- Born: Manjit Singh India
- Occupation: Social worker
- Years active: 1990–present

= Prince Mehra =

Indian social worker

Prince Mehra, also known as Manjit Singh, is an Indian social worker based in Chandigarh. He is noted for his voluntary work rescuing and rehabilitating injured birds in the Tricity region of Chandigarh, Mohali, and Panchkula.

== Career ==
Mehra began bird rescue work in 1990 after observing incidents involving injured birds. He equipped a bicycle with medical supplies to deliver first aid to birds in urban areas and later transitioned to using an electric scooter to extend his range. He treats birds injured due to electrocution, kite string entanglement, heat exposure, and other urban hazards.
He is reported to have treated and rehabilitated over 1,100 injured or distressed birds. Additionally, he has performed the last rites for 600 deceased birds.

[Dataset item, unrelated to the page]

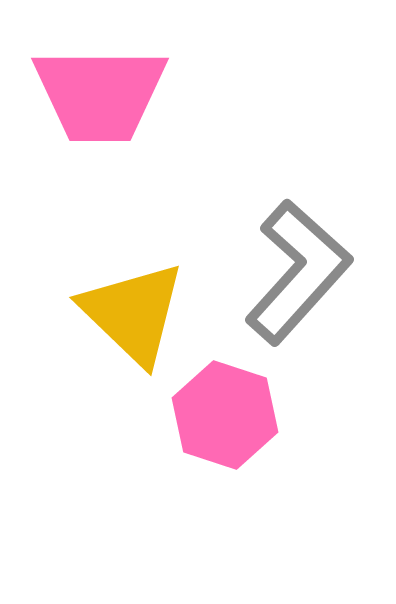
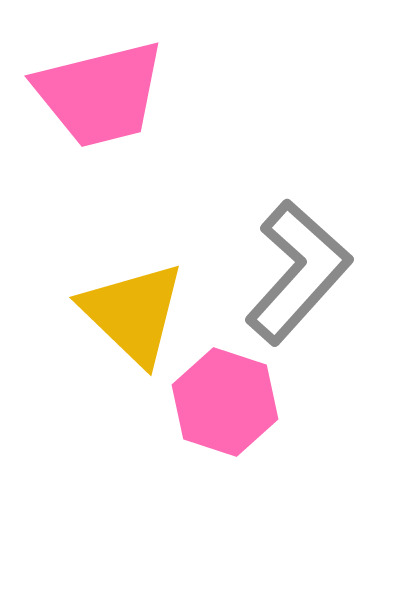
pink trapezoid: rotated 14 degrees counterclockwise
pink hexagon: moved 13 px up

In addition to his voluntary efforts, Mehra is employed as a drawing teacher in a government school. In 2016, he was appointed to the Chandigarh Administration’s Animal Husbandry Department as an animal attendant. His rescue work is conducted independently and is not part of his formal duties.

== Recognition ==
Mehra was featured in the Limca Book of Records in 2014 for operating a mobile bird ambulance. In 2021, he received a State Award from the Chandigarh Administration in recognition of his contributions to animal welfare.

==Public activities==
Mehra has engaged in public awareness and preventive measures during kite-flying festivals and high-temperature periods, such as distributing water bowls and providing first aid guidance for birds. Cases requiring advanced care are referred to veterinary hospitals or animal welfare organizations.